(Extracted page text data)
· · ·
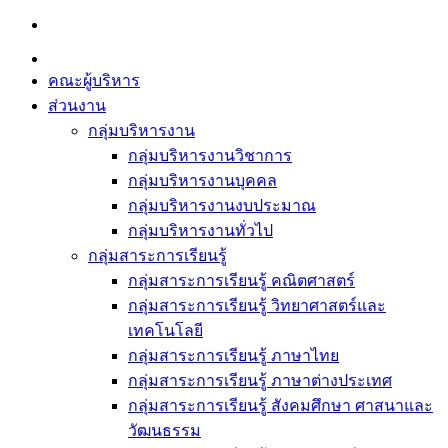
Skip
to
content
คณะผู้บริหาร
ส่วนงาน
กลุ่มบริหารงาน
กลุ่มบริหารงานวิชาการ
กลุ่มบริหารงานบุคคล
กลุ่มบริหารงานงบประมาณ
กลุ่มบริหารงานทั่วไป
กลุ่มสาระการเรียนรู้
กลุ่มสาระการเรียนรู้ คณิตศาสตร์
กลุ่มสาระการเรียนรู้ วิทยาศาสตร์และ
เทคโนโลยี
กลุ่มสาระการเรียนรู้ ภาษาไทย
กลุ่มสาระการเรียนรู้ ภาษาต่างประเทศ
กลุ่มสาระการเรียนรู้ สังคมศึกษา ศาสนาและ
วัฒนธรรม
· · ·
▶ PROBLEM DESCRIPTION
The data above needs to be retyped exactly, with the images left out.

▶ REPLY TO THE TASK
Skip
to
content
คณะผู้บริหาร
ส่วนงาน
กลุ่มบริหารงาน
กลุ่มบริหารงานวิชาการ
กลุ่มบริหารงานบุคคล
กลุ่มบริหารงานงบประมาณ
กลุ่มบริหารงานทั่วไป
กลุ่มสาระการเรียนรู้
กลุ่มสาระการเรียนรู้ คณิตศาสตร์
กลุ่มสาระการเรียนรู้ วิทยาศาสตร์และ
เทคโนโลยี
กลุ่มสาระการเรียนรู้ ภาษาไทย
กลุ่มสาระการเรียนรู้ ภาษาต่างประเทศ
กลุ่มสาระการเรียนรู้ สังคมศึกษา ศาสนาและ
วัฒนธรรม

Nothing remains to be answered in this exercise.